Each line from the one that contains "зиговочные ролики" to the end of the material must be quoted exactly; include both end lines and nothing else.

Raw data
[Start of section]

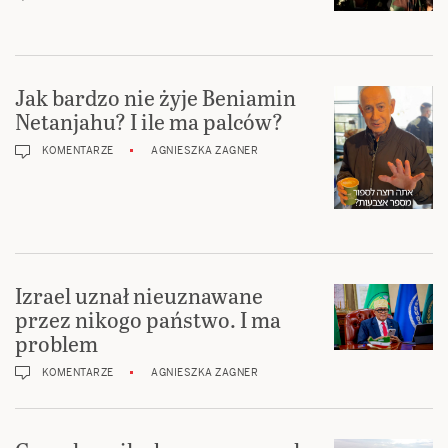
Jak bardzo nie żyje Beniamin
Netanjahu? I ile ma palców?
KOMENTARZE
AGNIESZKA ZAGNER
Izrael uznał nieuznawane
przez nikogo państwo. I ma
problem
KOMENTARZE
AGNIESZKA ZAGNER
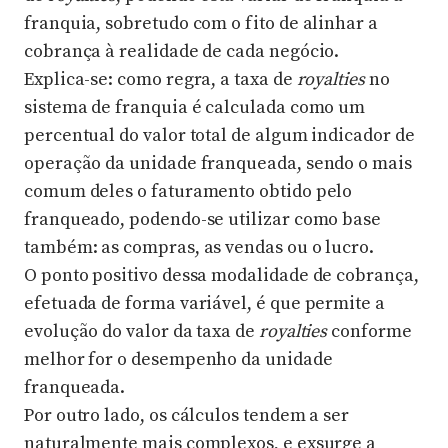
franquia, sobretudo com o fito de alinhar a
cobrança à realidade de cada negócio.
Explica-se: como regra, a taxa de
royalties
no
sistema de franquia é calculada como um
percentual do valor total de algum indicador de
operação da unidade franqueada, sendo o mais
comum deles o faturamento obtido pelo
franqueado, podendo-se utilizar como base
também: as compras, as vendas ou o lucro.
O ponto positivo dessa modalidade de cobrança,
efetuada de forma variável, é que permite a
evolução do valor da taxa de
royalties
conforme
melhor for o desempenho da unidade
franqueada.
Por outro lado, os cálculos tendem a ser
naturalmente mais complexos, e exsurge a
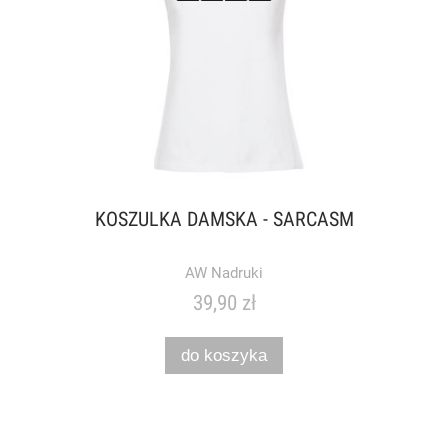
KOSZULKA DAMSKA - SARCASM
AW Nadruki
39,90 zł
do koszyka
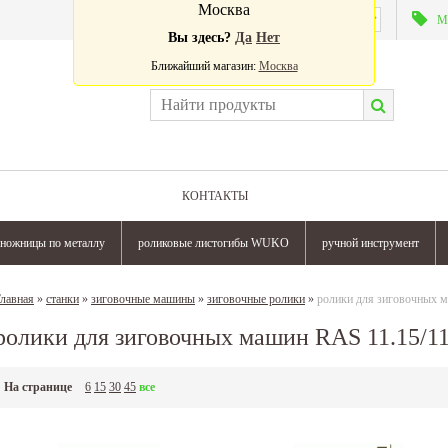
Москва
Валюта:
М
Вы здесь?
Да
Нет
Ближайший магазин:
Москва
КОНТАКТЫ
ножницы по металлу
роликовые листогибы WUKO
ручной инструмент
лавная
»
станки
»
зиговочные машины
»
зиговочные ролики
»
ролики для зиговочных м
ролики для зиговочных машин RAS 11.15/11
На странице
6
15
30
45
все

[End of section]

Solution for this task
зиговочные ролики
»
ролики для зиговочных м
ролики для зиговочных машин RAS 11.15/11
На странице
6
15
30
45
все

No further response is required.